((

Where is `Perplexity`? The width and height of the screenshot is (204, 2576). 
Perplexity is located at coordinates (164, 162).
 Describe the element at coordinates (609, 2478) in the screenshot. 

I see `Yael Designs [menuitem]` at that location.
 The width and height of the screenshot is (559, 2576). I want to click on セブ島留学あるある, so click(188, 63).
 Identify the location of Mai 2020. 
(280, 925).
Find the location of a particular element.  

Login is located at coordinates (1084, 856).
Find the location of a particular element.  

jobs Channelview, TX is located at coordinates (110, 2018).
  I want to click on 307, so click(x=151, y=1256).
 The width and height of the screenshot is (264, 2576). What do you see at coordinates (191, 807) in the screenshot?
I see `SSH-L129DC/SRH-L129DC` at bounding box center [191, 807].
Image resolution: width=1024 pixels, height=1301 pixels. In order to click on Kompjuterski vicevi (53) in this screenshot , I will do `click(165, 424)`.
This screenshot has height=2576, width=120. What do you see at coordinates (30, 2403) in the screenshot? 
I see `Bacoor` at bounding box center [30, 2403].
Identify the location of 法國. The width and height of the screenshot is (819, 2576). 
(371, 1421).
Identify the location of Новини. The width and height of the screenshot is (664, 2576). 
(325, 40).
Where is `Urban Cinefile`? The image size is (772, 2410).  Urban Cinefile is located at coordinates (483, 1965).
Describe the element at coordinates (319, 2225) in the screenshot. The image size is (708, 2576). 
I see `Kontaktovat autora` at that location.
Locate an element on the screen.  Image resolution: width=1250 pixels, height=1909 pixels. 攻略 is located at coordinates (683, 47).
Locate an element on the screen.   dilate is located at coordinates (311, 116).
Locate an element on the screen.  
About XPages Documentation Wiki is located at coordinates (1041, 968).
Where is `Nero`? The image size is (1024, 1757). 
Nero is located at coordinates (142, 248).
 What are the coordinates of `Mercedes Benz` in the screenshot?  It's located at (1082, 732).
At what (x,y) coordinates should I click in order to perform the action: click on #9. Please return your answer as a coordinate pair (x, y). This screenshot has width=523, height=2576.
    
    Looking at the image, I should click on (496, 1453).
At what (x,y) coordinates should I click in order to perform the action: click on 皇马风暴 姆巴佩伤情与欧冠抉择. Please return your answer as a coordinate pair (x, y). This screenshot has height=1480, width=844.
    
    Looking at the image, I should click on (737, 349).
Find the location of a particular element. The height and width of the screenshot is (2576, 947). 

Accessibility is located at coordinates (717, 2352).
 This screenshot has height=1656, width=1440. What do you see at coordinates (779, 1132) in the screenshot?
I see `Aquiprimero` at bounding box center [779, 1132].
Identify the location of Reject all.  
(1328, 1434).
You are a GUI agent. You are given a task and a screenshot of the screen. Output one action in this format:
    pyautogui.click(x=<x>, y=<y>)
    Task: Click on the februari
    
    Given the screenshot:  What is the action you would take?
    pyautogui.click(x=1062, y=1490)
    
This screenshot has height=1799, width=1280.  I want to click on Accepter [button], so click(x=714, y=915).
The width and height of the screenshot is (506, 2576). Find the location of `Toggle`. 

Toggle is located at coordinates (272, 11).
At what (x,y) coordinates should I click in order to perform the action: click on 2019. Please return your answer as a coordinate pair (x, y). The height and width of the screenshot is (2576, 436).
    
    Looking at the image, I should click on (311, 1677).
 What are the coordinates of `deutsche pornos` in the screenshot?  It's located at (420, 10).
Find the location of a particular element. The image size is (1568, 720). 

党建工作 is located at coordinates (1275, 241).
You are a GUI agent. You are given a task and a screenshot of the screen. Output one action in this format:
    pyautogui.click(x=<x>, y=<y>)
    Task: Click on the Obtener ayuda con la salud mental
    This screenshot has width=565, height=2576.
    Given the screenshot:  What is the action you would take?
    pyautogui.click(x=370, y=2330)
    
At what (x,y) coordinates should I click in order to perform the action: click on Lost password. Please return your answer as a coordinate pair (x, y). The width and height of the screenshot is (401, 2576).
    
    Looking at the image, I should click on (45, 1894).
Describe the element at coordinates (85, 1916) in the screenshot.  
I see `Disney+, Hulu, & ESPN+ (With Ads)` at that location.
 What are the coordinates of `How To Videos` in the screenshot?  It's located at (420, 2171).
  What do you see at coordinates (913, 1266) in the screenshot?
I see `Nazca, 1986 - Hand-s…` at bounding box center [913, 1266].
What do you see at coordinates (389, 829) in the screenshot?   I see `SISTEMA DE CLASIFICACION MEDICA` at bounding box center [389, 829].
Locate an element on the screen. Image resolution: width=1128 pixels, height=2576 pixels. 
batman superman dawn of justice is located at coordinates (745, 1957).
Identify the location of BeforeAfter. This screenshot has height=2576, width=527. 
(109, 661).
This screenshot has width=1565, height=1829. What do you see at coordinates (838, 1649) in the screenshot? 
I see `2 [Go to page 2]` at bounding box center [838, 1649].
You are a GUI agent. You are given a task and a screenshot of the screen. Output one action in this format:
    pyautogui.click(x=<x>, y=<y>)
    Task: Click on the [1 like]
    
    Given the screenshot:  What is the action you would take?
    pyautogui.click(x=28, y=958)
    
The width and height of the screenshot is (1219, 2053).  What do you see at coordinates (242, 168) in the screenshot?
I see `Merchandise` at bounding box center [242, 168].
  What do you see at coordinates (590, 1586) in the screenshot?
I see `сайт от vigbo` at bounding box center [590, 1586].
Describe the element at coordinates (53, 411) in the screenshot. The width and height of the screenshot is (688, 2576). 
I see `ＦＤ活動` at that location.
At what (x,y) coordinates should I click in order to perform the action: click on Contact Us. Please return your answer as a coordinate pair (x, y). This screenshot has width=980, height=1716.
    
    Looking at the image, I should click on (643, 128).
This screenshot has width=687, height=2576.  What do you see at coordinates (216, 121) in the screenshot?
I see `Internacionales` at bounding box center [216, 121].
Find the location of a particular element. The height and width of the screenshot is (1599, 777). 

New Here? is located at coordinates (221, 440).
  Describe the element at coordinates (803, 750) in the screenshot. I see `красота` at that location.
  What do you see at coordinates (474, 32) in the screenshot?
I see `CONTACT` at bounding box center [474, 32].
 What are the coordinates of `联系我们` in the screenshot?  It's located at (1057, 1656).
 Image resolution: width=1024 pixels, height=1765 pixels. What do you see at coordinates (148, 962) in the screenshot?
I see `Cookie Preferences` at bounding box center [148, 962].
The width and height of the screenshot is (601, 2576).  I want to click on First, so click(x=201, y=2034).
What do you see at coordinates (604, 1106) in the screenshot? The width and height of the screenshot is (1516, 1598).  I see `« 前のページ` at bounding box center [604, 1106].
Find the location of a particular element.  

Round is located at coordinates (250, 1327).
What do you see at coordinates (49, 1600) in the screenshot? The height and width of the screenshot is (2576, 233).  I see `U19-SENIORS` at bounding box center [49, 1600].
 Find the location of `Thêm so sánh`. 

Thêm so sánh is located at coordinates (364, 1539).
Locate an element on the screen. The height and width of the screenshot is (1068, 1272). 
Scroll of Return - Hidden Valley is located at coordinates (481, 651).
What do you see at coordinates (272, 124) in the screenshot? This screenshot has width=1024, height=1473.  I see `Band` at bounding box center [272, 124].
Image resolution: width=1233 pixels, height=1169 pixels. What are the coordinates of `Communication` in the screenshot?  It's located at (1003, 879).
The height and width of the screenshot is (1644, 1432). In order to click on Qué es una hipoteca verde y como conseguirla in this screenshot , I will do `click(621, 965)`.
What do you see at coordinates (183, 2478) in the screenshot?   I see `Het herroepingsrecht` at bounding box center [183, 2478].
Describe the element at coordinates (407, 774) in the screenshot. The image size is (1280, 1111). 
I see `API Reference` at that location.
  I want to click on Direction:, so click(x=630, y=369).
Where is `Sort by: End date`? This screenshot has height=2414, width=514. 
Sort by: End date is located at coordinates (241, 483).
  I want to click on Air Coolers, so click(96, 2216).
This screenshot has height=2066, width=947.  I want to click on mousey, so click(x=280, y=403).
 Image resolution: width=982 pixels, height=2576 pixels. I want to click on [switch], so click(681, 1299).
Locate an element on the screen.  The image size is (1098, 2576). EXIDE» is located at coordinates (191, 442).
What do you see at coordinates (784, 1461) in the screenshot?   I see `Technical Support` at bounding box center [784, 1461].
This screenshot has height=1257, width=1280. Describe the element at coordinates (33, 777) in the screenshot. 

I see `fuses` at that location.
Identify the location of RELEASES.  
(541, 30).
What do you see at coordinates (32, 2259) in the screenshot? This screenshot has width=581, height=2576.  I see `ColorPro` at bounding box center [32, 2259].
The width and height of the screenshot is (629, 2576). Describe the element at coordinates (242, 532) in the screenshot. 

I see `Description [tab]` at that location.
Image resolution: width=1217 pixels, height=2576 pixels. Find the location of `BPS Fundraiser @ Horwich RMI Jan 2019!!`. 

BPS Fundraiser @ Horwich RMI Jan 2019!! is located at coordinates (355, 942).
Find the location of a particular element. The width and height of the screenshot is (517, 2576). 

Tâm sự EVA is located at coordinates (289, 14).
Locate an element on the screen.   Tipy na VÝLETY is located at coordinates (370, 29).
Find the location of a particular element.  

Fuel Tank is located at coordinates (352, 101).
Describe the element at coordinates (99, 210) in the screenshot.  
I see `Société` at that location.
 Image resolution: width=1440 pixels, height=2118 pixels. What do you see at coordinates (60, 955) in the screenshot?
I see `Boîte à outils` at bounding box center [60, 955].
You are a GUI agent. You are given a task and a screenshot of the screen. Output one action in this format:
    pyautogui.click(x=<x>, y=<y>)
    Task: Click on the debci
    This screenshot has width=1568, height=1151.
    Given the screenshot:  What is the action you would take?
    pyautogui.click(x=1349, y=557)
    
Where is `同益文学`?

))

*EXERCISE BRIEF*.
Could you report all lines of the listing that hold "will"?

*ANSWER BOX*.
Image resolution: width=1024 pixels, height=1301 pixels. In order to click on Kompjuterski vicevi (53) in this screenshot , I will do `click(165, 424)`.
The height and width of the screenshot is (1644, 1432). In order to click on Qué es una hipoteca verde y como conseguirla in this screenshot , I will do `click(621, 965)`.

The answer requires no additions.